L’adieu, de Yves Bonnefoy ✮✮✮✮✮
Nous sommes revenus à notre origine.
Ce fut le lieu de l’évidence, mais déchirée.
Les fenêtres mêlaient trop de lumières,
Les escaliers gravissaient trop d’étoiles
Qui sont des arches qui s’effondrent, des gravats,
Le feu semblait brûler dans un autre monde.
Et maintenant des oiseaux volent de chambre en chambre,
Les volets sont tombés, le lit est couvert de pierres,
L’âtre plein de débris du ciel qui vont s’éteindre.
Là nous parlions, le soir, presque à voix basse
A cause des rumeurs des voûtes, là pourtant
Nous formions nos projets : mais une barque,
Chargée de pierres rouges, s’éloignait
Irrésistiblement d’une rive, et l’oubli
Posait déjà sa cendre sur les rêves
Que nous recommencions sans fin, peuplant d’images
Le feu qui a brûlé jusqu’au dernier jour.
Est-il vrai, mon amie,
Qu’il n’y a qu’un seul mot pour désigner
Dans la langue qu’on nomme la poésie
Le soleil du matin et celui du soir,
Un seul le cri de joie et le cri d’angoisse,
Un seul l’amont désert et les coups de haches,
Un seul le lit défait et le ciel d’orage,
Un seul l’enfant qui naît et le dieu mort ?
Oui, je le crois, je veux le croire, mais quelles sont
Ces ombres qui emportent le miroir ?
Et vois, la ronce prend parmi les pierres
Sur la voie d’herbe encore mal frayée
Où se portaient nos pas vers les jeunes arbres.

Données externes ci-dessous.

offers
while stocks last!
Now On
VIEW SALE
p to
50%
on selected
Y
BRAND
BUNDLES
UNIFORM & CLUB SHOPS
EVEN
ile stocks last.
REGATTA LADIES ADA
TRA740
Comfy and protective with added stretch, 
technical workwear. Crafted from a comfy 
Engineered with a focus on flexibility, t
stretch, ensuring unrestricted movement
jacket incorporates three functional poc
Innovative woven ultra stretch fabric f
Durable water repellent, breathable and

Il me semble aujourd’hui, ici, que la parole
Est cette auge à demi brisée, dont se répand
A chaque aube de pluie l’eau inutile.
L’herbe et dans l’herbe l’eau qui brille, comme un fleuve.
Tout est toujours à remailler du monde.
Le paradis est épars, je le sais,
C’est la tâche terrestre d’en reconnaître
Les fleurs disséminées dans l’herbe pauvre,
Mais l’ange a disparu, une lumière
Qui ne fut plus soudain que soleil couchant.
Et comme Adam et Ève nous marcherons
Une dernière fois dans le jardin.
Comme Adam le premier regret, comme Ève le premier
Courage nous voudrons et ne voudrons pas
Franchir la porte basse qui s’entrouvre
Là-bas, à l’autre bout des longes, colorée
Comme auguralement d’un dernier rayon.
L’avenir se prend-il dans l’origine
Comme le ciel consent à un miroir courbe,
Pourrons-nous recueillir de cette lumière
Qui a été le miracle d’ici
La semence dans nos mains sombres, pour d’autres flaques
Au secret d’autres champs « barrées de pierres » ?
Certes, le lieu pour vaincre, pour nous vaincre, c’est ici
Dont nous partons, ce soir. Ici sans fin
Comme cette eau qui s’échappe de l’auge.
Ce texte est magnifique. Beau choix. (Mais je n’en attendais pas moins de toi. ^^)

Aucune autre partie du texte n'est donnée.